I recently added something similar to dom.d, since I wanted to
pull a header if present, and was ok with a null string if there
wasn't one.
I used to write:
string header;
if(auto e = document.querySelector("h1"))
header = e.innerText;
but now i can write:
string header = document.optionSelector("h1").innerText;
http://dpldocs.info/experimental-docs/arsd.dom.Element.optionSelector.html
Since the selector syntax is already a DSL for descending into
the tree, you don't typically need to chain it far, but the
optionSelector magic allows it anyway:
// all of this becomes null-safe dereferencing...

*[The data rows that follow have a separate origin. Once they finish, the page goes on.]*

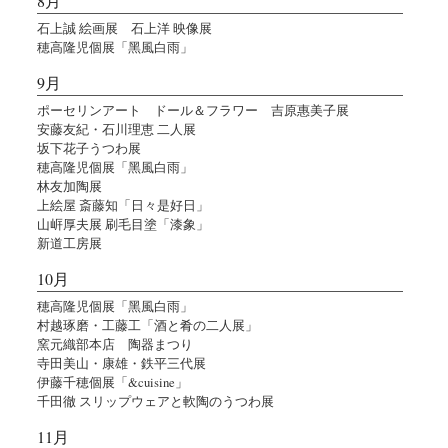
8月
石上誠 絵画展 石上洋 映像展
穂高隆児個展「黑風白雨」
9月
ポーセリンアート ドール＆フラワー 吉原惠美子展
安藤友紀・石川理恵 二人展
坂下花子うつわ展
穂高隆児個展「黑風白雨」
林友加陶展
上絵屋 斎藤知「日々是好日」
山㟁厚夫展 刷毛目塗「漆象」
新道工房展
10月
穂高隆児個展「黑風白雨」
村越琢磨・工藤工「酒と肴の二人展」
窯元織部本店 陶器まつり
寺田美山・康雄・鉄平三代展
伊藤千穂個展「&cuisine」
千田徹 スリップウェアと軟陶のうつわ展
11月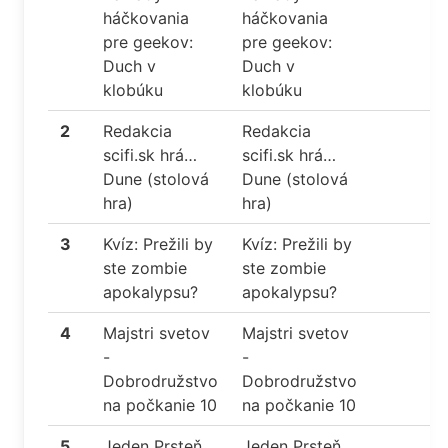
háčkovania
háčkovania
pre geekov:
pre geekov:
Duch v
Duch v
klobúku
klobúku
2
Redakcia
Redakcia
scifi.sk hrá…
scifi.sk hrá…
Dune (stolová
Dune (stolová
hra)
hra)
3
Kvíz: Prežili by
Kvíz: Prežili by
ste zombie
ste zombie
apokalypsu?
apokalypsu?
4
Majstri svetov
Majstri svetov
-
-
Dobrodružstvo
Dobrodružstvo
na počkanie 10
na počkanie 10
5
Jeden Prsteň
Jeden Prsteň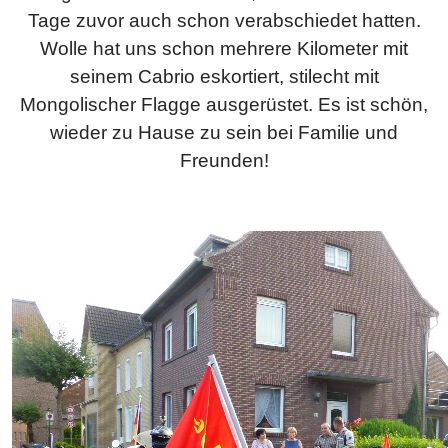
Tage zuvor auch schon verabschiedet hatten.
Wolle hat uns schon mehrere Kilometer mit
seinem Cabrio eskortiert, stilecht mit
Mongolischer Flagge ausgerüstet. Es ist schön,
wieder zu Hause zu sein bei Familie und
Freunden!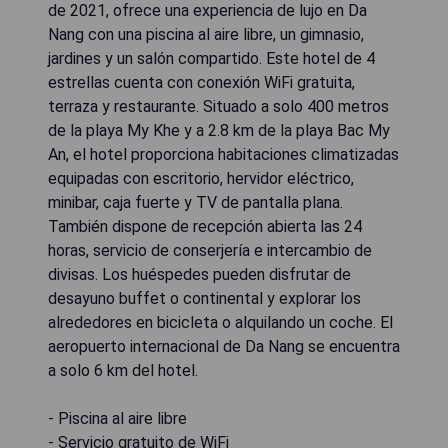
de 2021, ofrece una experiencia de lujo en Da
Nang con una piscina al aire libre, un gimnasio,
jardines y un salón compartido. Este hotel de 4
estrellas cuenta con conexión WiFi gratuita,
terraza y restaurante. Situado a solo 400 metros
de la playa My Khe y a 2.8 km de la playa Bac My
An, el hotel proporciona habitaciones climatizadas
equipadas con escritorio, hervidor eléctrico,
minibar, caja fuerte y TV de pantalla plana.
También dispone de recepción abierta las 24
horas, servicio de conserjería e intercambio de
divisas. Los huéspedes pueden disfrutar de
desayuno buffet o continental y explorar los
alrededores en bicicleta o alquilando un coche. El
aeropuerto internacional de Da Nang se encuentra
a solo 6 km del hotel.
- Piscina al aire libre
- Servicio gratuito de WiFi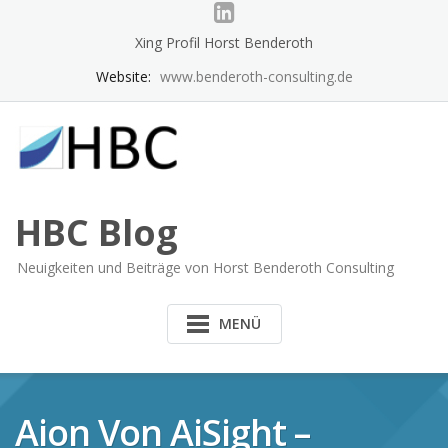
Skip
to
Xing Profil Horst Benderoth
content
Website:
www.benderoth-consulting.de
HBC Blog
Neuigkeiten und Beiträge von Horst Benderoth Consulting
MENÜ
Aion Von AiSight –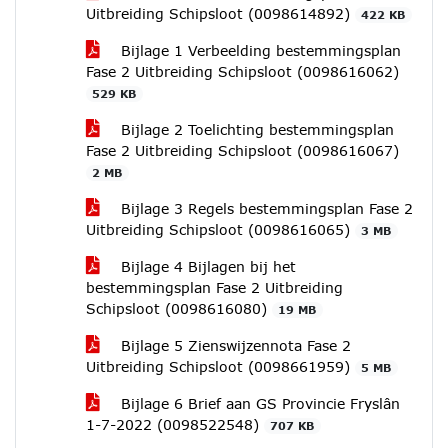
Uitbreiding Schipsloot (0098614892)
422 KB
Bijlage 1 Verbeelding bestemmingsplan
Fase 2 Uitbreiding Schipsloot (0098616062)
529 KB
Bijlage 2 Toelichting bestemmingsplan
Fase 2 Uitbreiding Schipsloot (0098616067)
2 MB
Bijlage 3 Regels bestemmingsplan Fase 2
Uitbreiding Schipsloot (0098616065)
3 MB
Bijlage 4 Bijlagen bij het
bestemmingsplan Fase 2 Uitbreiding
Schipsloot (0098616080)
19 MB
Bijlage 5 Zienswijzennota Fase 2
Uitbreiding Schipsloot (0098661959)
5 MB
Bijlage 6 Brief aan GS Provincie Fryslân
1-7-2022 (0098522548)
707 KB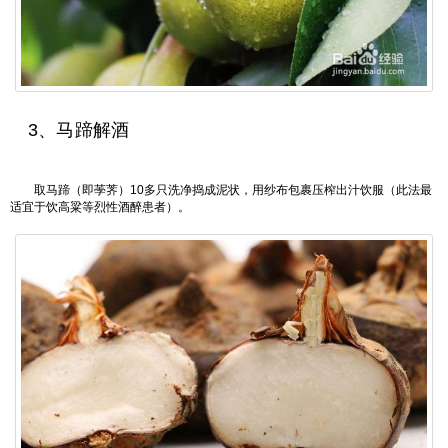
3、马蹄解酒
取马蹄（即荸荠）10多只洗净捣成泥状，用纱布包裹压榨出汁饮服（此法最
适宜于饮高粱等烈性酒醉患者）。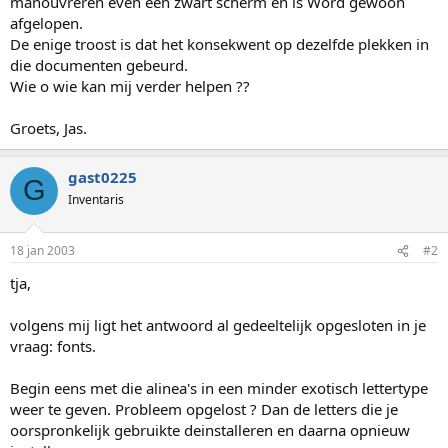
manouvreren even een zwart scherm en is Word gewoon
afgelopen.
De enige troost is dat het konsekwent op dezelfde plekken in
die documenten gebeurd.
Wie o wie kan mij verder helpen ??
Groets, Jas.
gast0225
G
Inventaris
18 jan 2003
#2
tja,
volgens mij ligt het antwoord al gedeeltelijk opgesloten in je
vraag: fonts.
Begin eens met die alinea's in een minder exotisch lettertype
weer te geven. Probleem opgelost ? Dan de letters die je
oorspronkelijk gebruikte deinstalleren en daarna opnieuw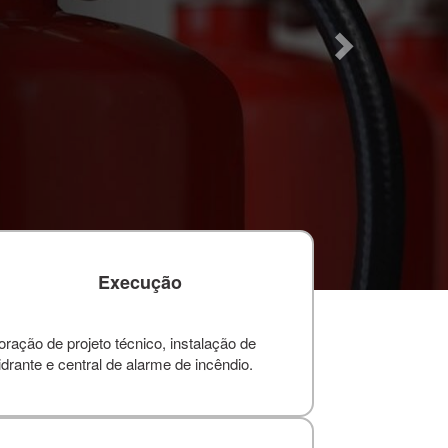
Execução
ação de projeto técnico, instalação de
drante e central de alarme de incêndio.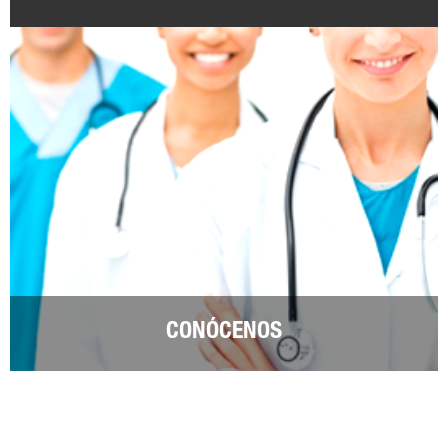
CONÓCENOS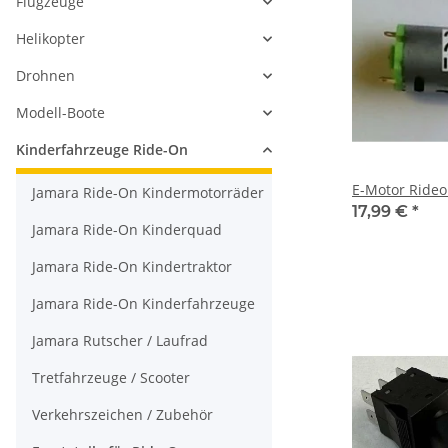
Flugzeuge
Helikopter
Drohnen
Modell-Boote
Kinderfahrzeuge Ride-On
E-Motor Rideo
Jamara Ride-On Kindermotorräder
17,99 €
*
Jamara Ride-On Kinderquad
Jamara Ride-On Kindertraktor
Jamara Ride-On Kinderfahrzeuge
Jamara Rutscher / Laufrad
Tretfahrzeuge / Scooter
Verkehrszeichen / Zubehör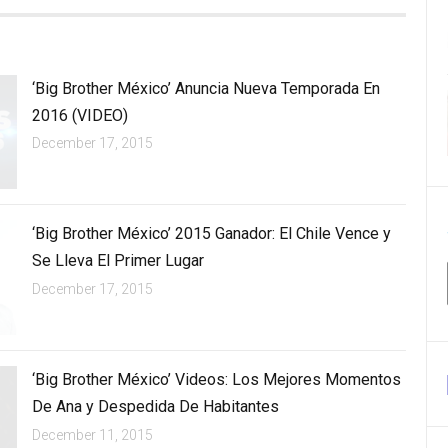
‘Big Brother México’ Anuncia Nueva Temporada En
2016 (VIDEO)
December 17, 2015
‘Big Brother México’ 2015 Ganador: El Chile Vence y
Se Lleva El Primer Lugar
December 17, 2015
‘Big Brother México’ Videos: Los Mejores Momentos
De Ana y Despedida De Habitantes
December 11, 2015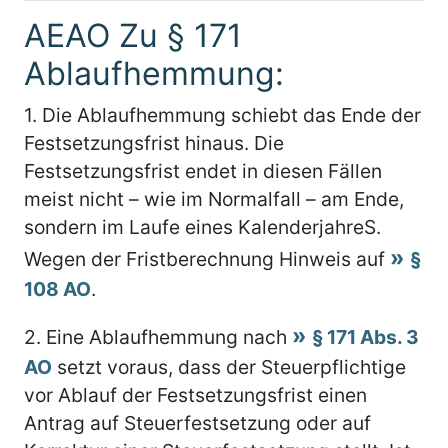
AEAO Zu § 171
Ablaufhemmung:
1.
Die Ablaufhemmung schiebt das Ende der
Festsetzungsfrist hinaus. Die
Festsetzungsfrist endet in diesen Fällen
meist nicht – wie im Normalfall – am Ende,
sondern im Laufe eines KalenderjahreS.
Wegen der Fristberechnung Hinweis auf
§
108 AO
.
2.
Eine Ablaufhemmung nach
§ 171 Abs. 3
AO
setzt voraus, dass der Steuerpflichtige
vor Ablauf der Festsetzungsfrist einen
Antrag auf Steuerfestsetzung oder auf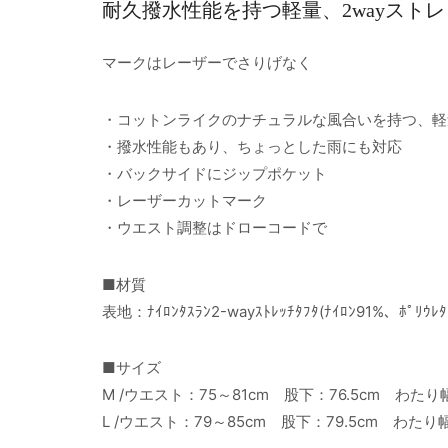
耐久撥水性能を持つ軽量、2wayスト
マークはレーザーでさりげなく
・コットンライクのナチュラルな風合いを持つ、軽
・撥水性能もあり、ちょっとした雨にも対応
・バックサイドにジップポケット
・レーザーカットマーク
・ウエスト調整はドローコードで
■材質
表地：ﾅｲﾛﾝﾀｽﾗﾝ2-wayｽﾄﾚｯﾁﾀﾌﾀ(ﾅｲﾛﾝ91%、ﾎﾟﾘｳﾚﾀ
■サイズ
M /ウエスト：75～81cm 股下：76.5cm わたり
L /ウエスト：79～85cm 股下：79.5cm わたり幅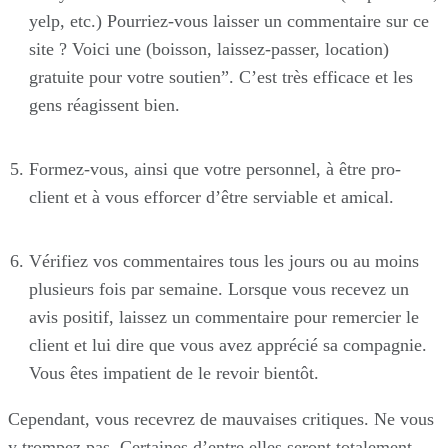
yelp, etc.) Pourriez-vous laisser un commentaire sur ce
site ? Voici une (boisson, laissez-passer, location)
gratuite pour votre soutien”. C’est très efficace et les
gens réagissent bien.
Formez-vous, ainsi que votre personnel, à être pro-
client et à vous efforcer d’être serviable et amical.
Vérifiez vos commentaires tous les jours ou au moins
plusieurs fois par semaine. Lorsque vous recevez un
avis positif, laissez un commentaire pour remercier le
client et lui dire que vous avez apprécié sa compagnie.
Vous êtes impatient de le revoir bientôt.
Cependant, vous recevrez de mauvaises critiques. Ne vous
y trompez pas. Certaines d’entre elles seront totalement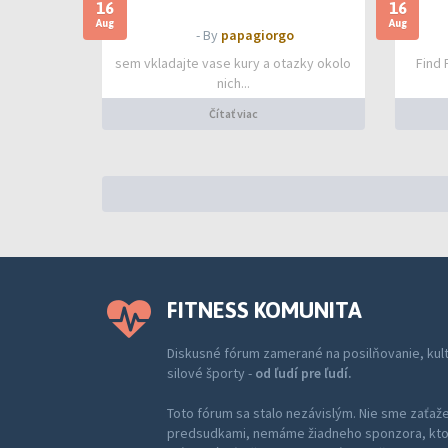
16
16
Aug
Aug
- By
papagiorgo
sem vkladajte vase kury a otazky okolo
Find 
nich...
Čítať viac
FITNESS KOMUNITA
Diskusné fórum zamerané na posilňovanie, kultu
silové športy -
od ľudí pre ľudí.
Toto fórum sa stalo nezávislým. Nie sme zaťažen
predsudkami, nemáme žiadneho sponzora, ktor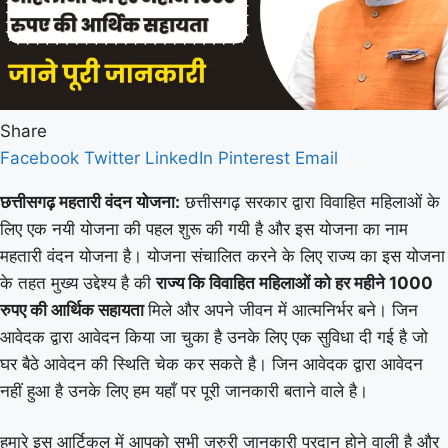
Share
Facebook
Twitter
LinkedIn
Pinterest
Email
छत्तीसगढ़
महतारी वंदन योजना
:
छत्तीसगढ़ सरकार द्वारा विवाहित महिलाओं के
लिए एक नयी योजना की पहल शुरू की गयी है और इस योजना का नाम
महतारी वंदन योजना है। योजना संचालित करने के लिए राज्य का इस योजना
के तहत मुख्य उद्देश्य है की
राज्य कि विवाहित महिलाओं को हर महीने 1000
रुपए की आर्थिक सहायता
मिले और अपने जीवन में आत्मनिर्भर बने। जिन
आवेदक द्वारा आवेदन किया जा चुका है उनके लिए एक सुविधा दी गई है जो
घर बैठे आवेदन की स्थिति चेक कर सकते है। जिन आवेदक द्वारा आवेदन
नहीं हुआ है उनके लिए हम यहाँ पर पूरी जानकारी बताने वाले है।
हमारे इस आर्टिकल में आपको सभी जरुरी जानकारी प्रदान होने वाली है और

document.optionSelector("h1").firstChild.nextSibling.innerText
The return value is a new type:
http://dpldocs.info/experimental-docs/arsd.dom.MaybeNullElement.html
That uses opDispatch and type checking to wrap. Here is the
complete source code, that you might be able to adapt to your
object too, or make it REALLY generic and use it anywhere:
---
struct MaybeNullElement(SomeElementType) {
this(SomeElementType ele) {
this.element = ele;
}
SomeElementType element;
/// Forwards to the element, wit a null check inserted that
propagates null.
auto opDispatch(string method, T...)(T args) {
alias type = typeof(__traits(getMember, element, method)(args));
static if(is(type : Element)) {
if(element is null)
return MaybeNullElement!type(null);
return __traits(getMember, element, method)(args);
} else static if(is(type == string)) {
if(element is null)
return cast(string) null;
return __traits(getMember, element, method)(args);
} else static if(is(type == void)) {
if(element is null)
return;
__traits(getMember, element, method)(args);
} else {
static assert(0);
}
}
/// Allows implicit casting to the wrapped element.
alias element this;
}
---
Now, the C# thing is cool because you can use it with any object,
but in my experience, I don't *need* it with most objects. I
found I mostly want it with XML and JSON, so I just adapted those
two specific classes to allow something like the above and now
get a decent amount of mileage out of it without needing the
general-purpose operator.
You can templatize that MaybeNull thing to work on arbitrary
objects too, then write like
`NullSafe(obj).chain.as.much.as.you.want` if you like, but
another benefit of me finding I mostly wanted it on just those
two things is I made a shortcut method: document.optionSelector
rather than `nullSafe(document.querySelector)` or whatever.
You could also make some kind of UFCS null safe chainer:
obj.ns.foo.ns.bar
where there is a NullSafe!T ns(T obj) {} that returns a null-safe
wrapper; a user-defined function taking the place of the language
operator.
So, no, D doesn't have the C# thing, but there are a few other
options you can explore to do something similar.